On Thu, Oct 17, 2024 at 09:59:10AM +0200, Christian König wrote:
Purpose of this implementation is to provide drivers a generic way to
recover with the help of userspace intervention. Different drivers may
have different ideas of a "wedged device" depending on their hardware
implementation, and hence the vendor agnostic nature of the event.
It is up to the drivers to decide when they see the need for recovery
and how they want to recover from the available methods.
Current implementation defines three recovery methods, out of which,
drivers can choose to support any one or multiple of them. Preferred
recovery method will be sent in the uevent environment as WEDGED=<method>.
Userspace consumers (sysadmin) can define udev rules to parse this event
and take respective action to recover the device.
=============== ==================================
Recovery method Consumer expectations
=============== ==================================
rebind unbind + rebind driver
bus-reset unbind + reset bus device + rebind
reboot reboot system
=============== ==================================
Well that sounds like userspace would need to be involved in recovery.
That in turn is a complete no-go since we at least need to signal all
dma_fences to unblock the kernel. In other words things like bus reset needs
to happen inside the kernel and *not* in userspace.
What we can do is to signal to userspace: Hey a bus reset of device X
happened, maybe restart container, daemon, whatever service which was using
this device.
Well, when we declare device 'wedged' it is because we don't want to take
any drastic measures inside the kernel and want to leave it in a protected
and unusable state.
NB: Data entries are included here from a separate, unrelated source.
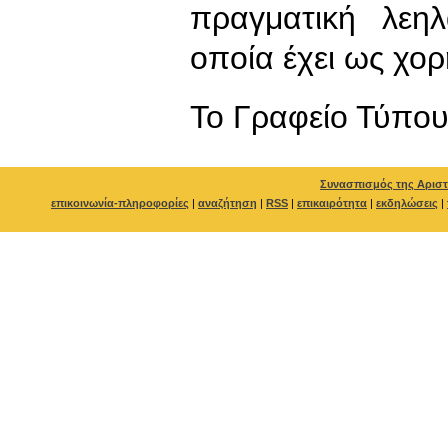
πραγματική λεη
οποία έχει ως χορ
To Γραφείο Τύπο
Συνασπισμός της Αριστ
επικοινωνία-πληροφορίες
|
αναζήτηση
|
RSS
|
επικαιρότητα
|
εκδηλώσεις
|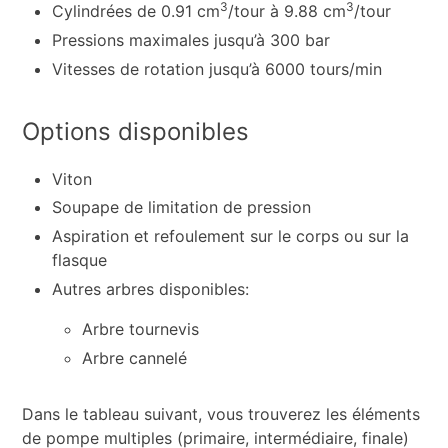
3
3
Cylindrées de 0.91 cm
/tour à 9.88 cm
/tour
Pressions maximales jusqu’à 300 bar
Vitesses de rotation jusqu’à 6000 tours/min
Options disponibles
Viton
Soupape de limitation de pression
Aspiration et refoulement sur le corps ou sur la
flasque
Autres arbres disponibles:
Arbre tournevis
Arbre cannelé
Dans le tableau suivant, vous trouverez les éléments
de pompe multiples (primaire, intermédiaire, finale)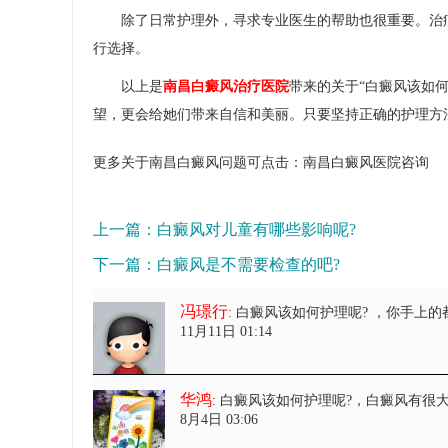
除了日常护理外，寻求专业医生的帮助也很重要。治疗
行选择。
以上是
南昌白癜风治疗医院
带来的关于“白癜风该如
望，更会给她们带来自信和美丽。只要坚持正确的护理方
更多关于南昌白癜风问题可点击：
南昌白癜风医院
咨询
上一篇：
白癜风对儿童有哪些影响呢?
下一篇：
白癜风是不需要检查的吧?
冯璟行
: 白癜风该如何护理呢?
，你手上的
11月11日 01:14
华鸿
: 白癜风该如何护理呢?
，白癜风有很
8月4日 03:06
In a way that users wouldn't lose display for instance,
or at least the device is in a debugable state.
Then, the instructions here is to tell what could possibly be attempted
from userspace to get the device to an usable state.
The 'wedge' mode (the one emiting this uevent) needs to be responsible
for signaling all the fences and everything needed for a clean unbind
and whatever next step might be indicated to userspace.
That should already be part of any wedged mode, regardless the uevent
to inform the userspace here.